1650 to 1670: Colonel Phillip Jones and Family

Having established that Thistleboon  House was probably built in 1648/1649 by Coll. Jones the Parliamentary Governor of South Wales at that time as a retreat from the burdens of the office he was conducting from ‘the Great House’ in High Street Swansea, it is fair to assume that initially he used it himself. With the accommodation already described, when he and his family stayed at the House he would have been accompanied by a retinue of servants, at the very least a Butler, a Housekeeper, various maids, coachmen and ostlers. As the primary means of access was up Thistleboon Road, it wasn’t an easy place to get to without horses. Higher Lane was very much a lane at that time leading to and from Newton and Colts Hill, and access from Limeslade did not exist until 1888 when ‘the Cutting’ was opened.

This arrangement could not have lasted long for by 1653 Coll. Jones had left for London never to return to live permanently in Swansea. We can only speculate that the House was maintained by a skeleton staff until the good Colonel found himself a tenant.

1670 to 1695: John Robin and Family

The Hearth Tax Return already mentioned shows that in 1670 the House was occupied by a ‘John Robin’, so who might he have been?

The name ‘Robin’, ‘Robbins’ ‘Robbyn’ and ‘Robyn’ are all recorded in the early shipping records from the Swansea area when it looks as if Mumbles mariners, in their own Mumbles and Swansea vessels played a large role. Gerald starts with ‘The Welsh Port Books (1550 to1603)’ noting that as well as the Robin, the Gammons and the Maddocks all figure. Pages 858 to 860 of Gerald’s Book gives an insight of the significance of the Robin contribution during this period. Beyond noting the lovely names of some of their vessels: ‘Le Jesus de Mumbles’; ‘The Mary of Mumbles’; ‘The Gifte of Mumbles’ and ‘The Pleasure of Mumbles’ to name but a few it seems that the cargoes were mainly of coal to and general cargo from the West country., once going as far as Biscay for “bay salt”.

As the Swansea mercantile marine expanded some of the family moved to Swansea town to live, but a John Robin stayed loyal to Oystermouth.. In the 1650 Survey a John Robin is recorded as having ‘a messuage and lands and a quarter of a weir at Newton’ as well as ‘ a cottage and lands there’ while a William Robin is recorded as having two ‘houses and lands at Ffistleboon’. I suspect that there was a ‘John Robin’ senior and junior, the elder being recorded as ‘shipping’ in 1630, while the younger was our friend mentioned in the Hearth Tax Return for 1670. He also figures in the Parish Register for this time which records:

Clearly John Robin was a prosperous mariner running a number of boats out of Mumbles, who could afford to maintain a lifestyle that enabled him to live in such a splendid House.  However, by 1696 he had gone, but had not left the Village.

Wendy reminds me that at one stage a ‘John Robin’ lived at Norton House (not the present Norton House as that was not built until in 1790), and although there is no record of his death in the Parish Registers there was a Tablet on the Wall in the Porch saying:

‘Here lyeth the body of John Robin and Mary his wife who died the 13 th Ianry 1736 / Here lieth the body of Wm Robin ho dep this life May ye 14 th 1771’ 

1696 to 1713: Thomas Clement and Family

There is an Enrolment dated 5 April 1696 in the Court of the Manor of Oystermouth before Jn Watkins, Deputy to Dd Evans Esq.
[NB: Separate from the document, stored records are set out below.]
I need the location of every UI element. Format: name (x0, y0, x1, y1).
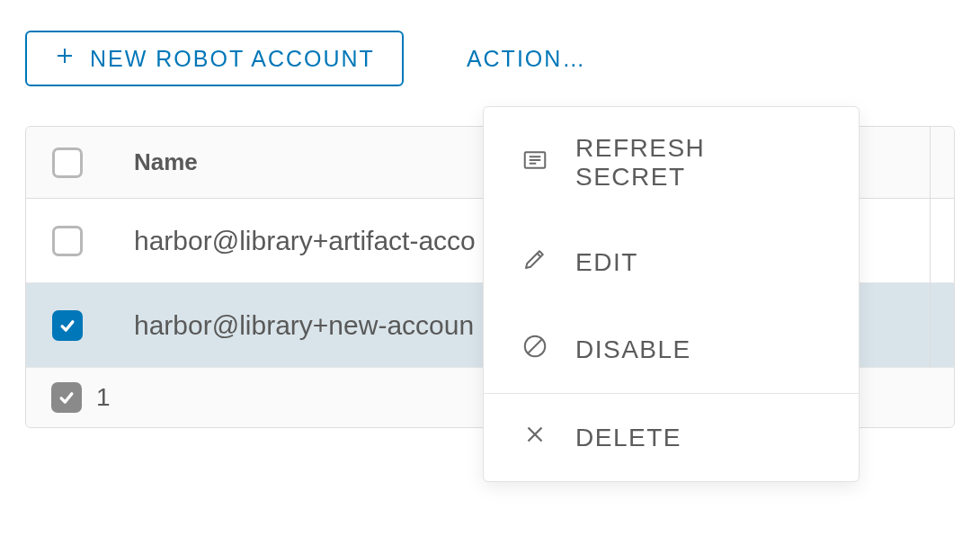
menu-item-label: REFRESH SECRET (575, 134, 821, 192)
row-checkbox[interactable] (52, 226, 83, 256)
selected-count: 1 (96, 383, 111, 412)
row-checkbox-cell (26, 310, 109, 341)
row-name: harbor@library+artifact-acco (109, 226, 476, 256)
menu-item-edit[interactable]: EDIT (484, 219, 859, 306)
new-robot-account-button[interactable]: NEW ROBOT ACCOUNT (25, 31, 404, 86)
menu-item-label: DISABLE (575, 335, 691, 364)
menu-item-label: EDIT (575, 248, 638, 277)
action-dropdown-trigger[interactable]: ACTION… (467, 46, 586, 72)
plus-icon (54, 45, 76, 72)
toolbar: NEW ROBOT ACCOUNT ACTION… (0, 0, 980, 112)
row-checkbox[interactable] (52, 310, 83, 341)
svg-line-6 (538, 254, 541, 257)
menu-item-label: DELETE (575, 424, 682, 452)
row-checkbox-cell (26, 226, 109, 256)
action-dropdown-menu: REFRESH SECRET EDIT DISABLE DELETE (483, 106, 860, 482)
document-icon (521, 147, 548, 180)
menu-item-disable[interactable]: DISABLE (484, 306, 859, 393)
new-robot-account-label: NEW ROBOT ACCOUNT (90, 46, 375, 72)
selection-indicator-icon[interactable] (51, 382, 82, 413)
select-all-checkbox[interactable] (52, 147, 83, 178)
column-header-name[interactable]: Name (109, 148, 198, 176)
menu-item-delete[interactable]: DELETE (484, 394, 859, 481)
column-divider (930, 127, 931, 368)
ban-icon (521, 333, 548, 366)
header-checkbox-cell (26, 147, 109, 178)
svg-line-8 (529, 340, 542, 353)
close-icon (521, 421, 548, 454)
menu-item-refresh-secret[interactable]: REFRESH SECRET (484, 107, 859, 219)
row-name: harbor@library+new-accoun (109, 310, 474, 341)
pencil-icon (521, 246, 548, 279)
Steward, and held “in the mansion house of Thomas Clement at Ffistleboon within the said Manor” (Collins Deed 14 . S’sea and Glam. Calendar Vol.111, Pt 11, p.74).

A name that frequently occurs in the records is that of the Clements family. They quarried Limestone on a large scale. The Quarry in which sits the present Quarry Car Park was known as ‘Clements Quarry’ and the row of cottages in front were known as ‘Clements Row’. Once again, this family would have stood high in the local ‘pecking order’ and able to afford to live with their retinue at Thistleboon House.

The Parish Records show that  

Unfortunately, there is a gap in the Parish Registers between 1702 and 1714, so I have been unable to check what became of this family.

I have also not been able to satisfy myself about the basis upon which either John Robin or Thomas Clement occupied Thistleboon House, as the 1650 Survey made it clear that there were no Copyholds in the Lordship. Coll. Jones held it as a Customary Holder of the Manor paying a rent of one penny per annum to the Lord. Coll. Jones had died in 1678 leaving separate pieces of land at Oystermouth to each of his sons John and Oliver.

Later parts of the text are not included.